When a line below contains the word "Paris", it counts toward the total; give that total and nothing besides.

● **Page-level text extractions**
Segment Open

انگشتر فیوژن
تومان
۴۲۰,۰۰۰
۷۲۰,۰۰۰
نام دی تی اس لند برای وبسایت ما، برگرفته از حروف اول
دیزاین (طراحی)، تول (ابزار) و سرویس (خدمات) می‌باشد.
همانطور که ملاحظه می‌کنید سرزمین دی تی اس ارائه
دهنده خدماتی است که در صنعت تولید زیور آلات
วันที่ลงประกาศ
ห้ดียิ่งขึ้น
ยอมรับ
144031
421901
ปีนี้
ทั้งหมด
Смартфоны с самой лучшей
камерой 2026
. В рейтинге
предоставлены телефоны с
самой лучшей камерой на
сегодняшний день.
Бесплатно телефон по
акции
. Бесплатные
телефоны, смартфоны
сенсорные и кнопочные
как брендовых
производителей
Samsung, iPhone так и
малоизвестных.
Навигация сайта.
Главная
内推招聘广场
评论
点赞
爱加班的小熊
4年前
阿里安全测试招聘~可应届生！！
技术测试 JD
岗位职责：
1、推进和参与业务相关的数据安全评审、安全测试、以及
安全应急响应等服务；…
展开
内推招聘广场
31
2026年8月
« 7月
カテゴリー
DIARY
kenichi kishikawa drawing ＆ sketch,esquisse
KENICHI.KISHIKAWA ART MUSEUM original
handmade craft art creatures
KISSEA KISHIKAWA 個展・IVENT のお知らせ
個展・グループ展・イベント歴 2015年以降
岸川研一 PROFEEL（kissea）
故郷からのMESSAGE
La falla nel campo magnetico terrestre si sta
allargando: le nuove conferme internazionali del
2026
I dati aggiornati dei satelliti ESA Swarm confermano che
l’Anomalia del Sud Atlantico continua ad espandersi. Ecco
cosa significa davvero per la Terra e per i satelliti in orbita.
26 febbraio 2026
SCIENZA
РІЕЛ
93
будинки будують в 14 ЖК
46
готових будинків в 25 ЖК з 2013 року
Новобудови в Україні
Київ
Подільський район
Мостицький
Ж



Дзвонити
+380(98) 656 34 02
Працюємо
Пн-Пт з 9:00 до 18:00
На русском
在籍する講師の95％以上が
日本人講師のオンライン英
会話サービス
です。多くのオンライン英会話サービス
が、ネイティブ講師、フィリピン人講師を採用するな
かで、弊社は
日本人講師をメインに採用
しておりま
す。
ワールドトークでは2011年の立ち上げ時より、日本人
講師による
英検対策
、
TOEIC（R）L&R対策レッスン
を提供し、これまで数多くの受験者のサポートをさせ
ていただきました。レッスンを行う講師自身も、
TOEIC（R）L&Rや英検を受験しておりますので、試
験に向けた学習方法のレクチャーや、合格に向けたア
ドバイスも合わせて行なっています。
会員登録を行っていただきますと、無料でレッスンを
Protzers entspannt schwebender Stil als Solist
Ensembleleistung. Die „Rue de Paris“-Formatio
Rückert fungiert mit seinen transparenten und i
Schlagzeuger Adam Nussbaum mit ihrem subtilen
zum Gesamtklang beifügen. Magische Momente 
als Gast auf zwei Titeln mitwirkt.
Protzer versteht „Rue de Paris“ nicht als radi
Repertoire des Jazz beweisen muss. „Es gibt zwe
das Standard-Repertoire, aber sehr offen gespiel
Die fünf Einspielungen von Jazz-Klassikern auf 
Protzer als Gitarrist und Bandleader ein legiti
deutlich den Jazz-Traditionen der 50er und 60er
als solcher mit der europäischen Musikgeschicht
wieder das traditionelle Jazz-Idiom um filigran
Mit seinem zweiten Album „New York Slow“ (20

Segment Closed

● **TASK RESPONSE**
2